The transformation of inverters from yesterday didn’t go well. The lambda-cI-inverter had only a few colonies, while the tetR inverter had no colonies at all. So TetR inverter has to be redone. This time the transformation used 2 µl of DNA from the MIT distribution.
Furthermore new plates containing all antibiotics and some containing teracyclin were made.
2011-07-13
We started the day by running EnvZ-KO, ccaS, EcoRI- digested amilCP and amilGFP on a gel. We obtained good result since there were no distinguishable multiple bands in the gel, although the “single band” seemed a bit smeared. Then we did transformation of ccaS_EcoRI, amilGFP_PstI, pSB1A3-amilCP, pSB-pcpcG2 and pSB4A5 backbone. Re-streak (There were one colony on the whole plate) and PCR of tetR inverter (DNA taken from well distributed from MIT).
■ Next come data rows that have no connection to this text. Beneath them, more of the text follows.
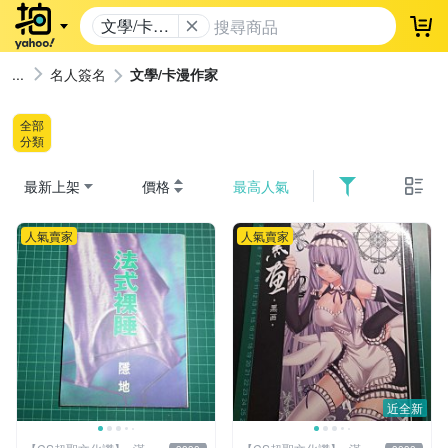
文學/卡漫
登
作家
名人簽名
文學/卡漫作家
全部
分類
最新上架
價格
最高人氣
人氣賣家
人氣賣家
近全新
o/n of B1001 terminator, PlacO, PSB3T5 and PSB4K5-backbone (prepared for frozen stock + plasmid preparation) and finally RFP with RBS and lambda c1.inv (prepared for frozen stock + plasmid preparation). The last thing we did was to make new plates of all the three antibiotics (Am,k, Ch). We also made some plate with Tetracyclin
2011-07-14
Re-streak pSB1C3-ccaS_EcoRI, pGEM-amilGFP and pSB4A5. We were supposed to re-streak pSB1A3-amilCP and pSB1A3-PcpcG2 as well, but the transformants had no colonies at all. Suspect wrong plasmid backbone or no ligase added during the cloning attempt. To investigate this we did a transformation of the plasmid backbone (PSB1A3) and plated it on plates containing antibiotics ampicillin, chloramphenicol and kanamycin. We did plasmid prep of pSB1AK3-B1001, pSB1A2-R0011, pSB3T5-backbone, pSB4K5 backbone. New agar plates with antibiotics ampicillin, chloramphenicol and kanamycin, just made in the morning. Assembly of chromophores, step Cloning of tetR inverter into new backbone. Cloning of pSB1A3-amilCP and pSB1A3-PcpcG2 again. Overnight culture of pSB1A3 from the strain collection to test whether it’s right.
The sequencing result arrived today around lunch time! RBS-pcyA strains we sent for sequencing were good. ccaR clone number 2 is better than clone number 1. Clone 1 of RBS-ho1 will be used in further assembly steps.